Is this the end of the overheated real estate market? (large intestine)

In addition to the slight fall in house prices, supply also increased slightly. The percentage of open bids actually decreased slightly, while the average lead time increased by one day. Let’s face it: everything is (still) in the margins, but we may be almost out of these extreme growth rates in the real estate market.

However, this makes little sense for beginners. Because of the slower rise in house prices, these expensive owner-occupied homes – buyers paid an average of 426,000 euros for a house in March – have in no way become cheaper. After all, it only has a price.Reduce† The market is also still very tight due to the limited supply. And as a rule, sold houses always sell above the asking price.

Due to the rising mortgage interest, buying a house seems more difficult than easy. That’s because home buyers now lose more each month for the same mortgage amount. And real estate prices must fall hard enough to offset this latter effect. For a couple who could previously buy a house for around $410,000, house prices would have to fall by more than 12% not to feel the rising mortgage interest in their portfolio every month.

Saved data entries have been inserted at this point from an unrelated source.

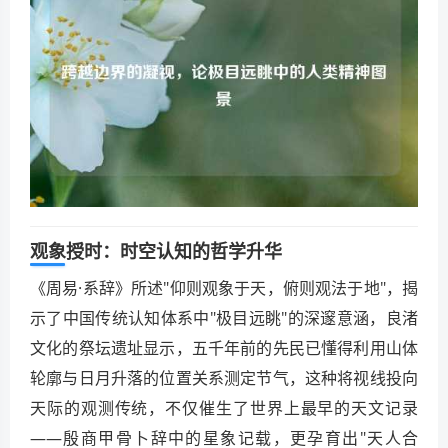
观象授时：时空认知的哲学升华
《周易·系辞》所述"仰则观象于天，俯则观法于地"，揭
示了中国传统认知体系中"极目远眺"的深邃意涵，良渚
文化的祭坛遗址显示，五千年前的先民已懂得利用山体
轮廓与日月升落的位置关系测定节气，这种将视线投向
天际的观测传统，不仅催生了世界上最早的天文记录
——殷商甲骨卜辞中的星象记载，更孕育出"天人合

An interest rate hike, which is apparently limited to 1.5 percent, therefore has important implications for who has to pay. For example, in the event of a severe economic downturn, a sharp fall in real estate prices could offset rising mortgage rates and inflation.

This can put newbies at ease as long as they manage to keep their business in such a scenario. But even then, the challenges of realizing a healthy housing market for the company don’t diminish. So for starters, the flag is still a long way off.